Example: If A = {1,2,3} and U = {1, 2, 3, 4, 5, 6, 7, 8} then prove A ∪ U = U
Given,
A ∪ U = {1, 2, 3} ∪ {1, 2, 3, 4, 5, 6, 7, 8}
⇒ A ∪ U = {1, 2, 3, 4, 5, 6, 7, 8}
⇒ A ∪ U = U
Thus, Property of Universal set is verified.
Idempotent Property
Idempotent property of the union of the sets states that the union of any set with itself will result in the same set.

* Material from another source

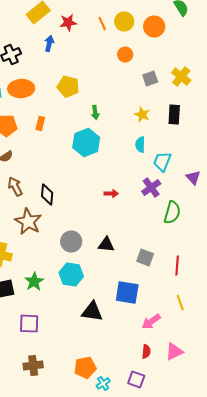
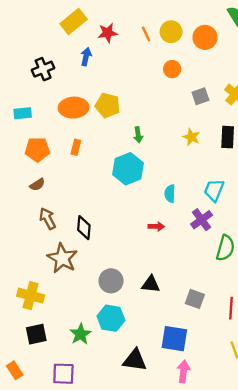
orange ellipse: (21, 89) -> (74, 108), moved
cyan semicircle: (140, 145) -> (170, 194), moved
green star: (34, 282) -> (80, 334), moved
pink arrow: (151, 322) -> (183, 371), moved, turned 132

It can be represented as
A ∪ A = A
Example: If A = {1, 2, 3, 4, 5, 6} then verify the idempotent property.
Given,
A ∪ A = {1, 2, 3, 4, 5, 6} ∪ {1, 2, 3, 4, 5, 6}
⇒ A ∪ A = {1,2,3,4,5,6}
⇒ A ∪ A = A
Thus, Idempotent Property is verified.
Solved Examples
Example 1: Find the Union of the sets,
- A = {1, 2, 3, 4, 5, 6}
- B = {5, 6, 7, 8, 9}
Given set,
Set A = {1, 2, 3, 4, 5, 6}
Set B = {5, 6, 7, 8, 9}Union of sets
A∪ B = {1, 2, 3, 4, 5, 6} ∪ {5, 6, 7, 8, 9}
⇒ A∪ B = {1, 2, 3, 4, 5, 6, 7, 8, 9}
Example 2: Find the Union of the sets given below,
- P = {a, e, i, o, u}
- Q = {p, q, r, s, t}
- R = {j, k, l, m, n}
Given set,
P = {a, e, i, o, u}
Q = {p, q, r, s, t}
R = {j, k, l, m, n}Thus, P∪ Q∪ R = {a, e, i, o, u} ∪ {p, q, r, s, t} ∪ {p, q, r, s, t}
⇒ P∪ Q∪ R = {a, e, i, o, u, p, q, r, s, t, j, k, l, m, n}
Example 3: Find the union of sets P and Q, if P = {1, 2, 3, 4, 5} and Q = Ⲫ.
Given,
Set P = {1,2,3,4,5}
Set Q = Ⲫ
We know that,
P ∪ Ⲫ = P
⇒ P ∪ Q = {1,2,3,4,5} ∪ Ⲫ
⇒ P ∪ Q = {1,2,3,4,5} = P
Example 4: Find the union of Q = Sets of Rational Numbers and Qo = Set of Irrational Numbers
We know that,
Set of Rational Numbers, Q = {p/q where p, q ∈ z, q ≠ 0}
Set of Irrational numbers, Qo = {x where x is not a rational number}
Union of these two sets is Q ∪ Qo we know that,
Q ∪ Qo = R {Real Numbers}
Thus, the union of the set of rational numbers and the set of irrational numbers is Real Numbers.
Practice Problems
Problem 1: Let set A = {1,2,3,4,5} and setB = {4,5,6,7,8}. Find A ∪B.
Problem 2: Given set C = {a,b,c} and set D = {c,d,e}, calculate C ∪D.
Problem 3: If set E = {2,4,6,8,10} and set F = {3,6,9,12}, determine E∪F.
Problem 4: Consider two sets: set G = {x,y,z} and set H = {w,x,y}. Find G ∪H.